Anticholinergics can help reduce involuntary muscle contractions and tremors.

How long does it take to work?

These medications begin working immediately.

Side effects
  • confusion
  • hallucinations
  • decreased memory
  • dry mouth
  • blurry vision
  • urinary retention

Anticholinergics have the greatest benefit in younger patients whose primary symptom is tremors.

7. Adenosine A2a antagonists

Adenosine A2a antagonists manipulate the receptor in the brain that is responsible for slowed movement in Parkinson’s disease. While the exact way the adenosine A2a antagonists work is unknown, when combined with Levadopa they can improve motor function.

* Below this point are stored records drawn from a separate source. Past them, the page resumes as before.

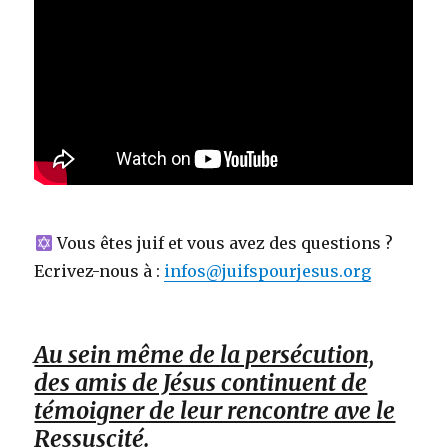
Vous êtes juif et vous avez des questions ?
Ecrivez-nous à :
infos@juifspourjesus.org
Au sein même de la persécution,
des amis de Jésus continuent de
témoigner de leur rencontre ave le
Ressuscité.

This medication can also increase the sensitivity of dopamine receptors to help reduce motor symptoms in Parkinson’s.

  • Istradefylline (Nourianz): 20-mg or 40-mg oral tablets taken once per day

This medication reduces motor symptoms of Parkinson’s when used with other medications.

How long does it take to work?

This medication reaches its peak time in about 4 hours, but it requires several weeks to achieve lasting effects.

Side effects
  • dyskinesia
  • insomnia
  • dizziness
  • hallucinations

These medications work well in combination with other Parkinson’s treatments, but people who smoke 20 cigarettes or more per day will require larger doses.

Is there a cure for Parkinson’s?

There is currently no known cure for Parkinson’s disease, and treatment focuses on relieving the symptoms caused by the disease.

Numerous research studies are underway investigating both curative therapies as well as new strategies to manage Parkinson’s symptoms.

What future medications may be available for Parkinson’s?

There are numerous studies investigating new treatments for Parkinson’s disease.

There has been new information about the role of autoimmunity and T-cells in the development of Parkinson’s disease, possibly opening the door to a role for biologics.

Stem cells are also being investigated as a treatment option for Parkinson’s disease.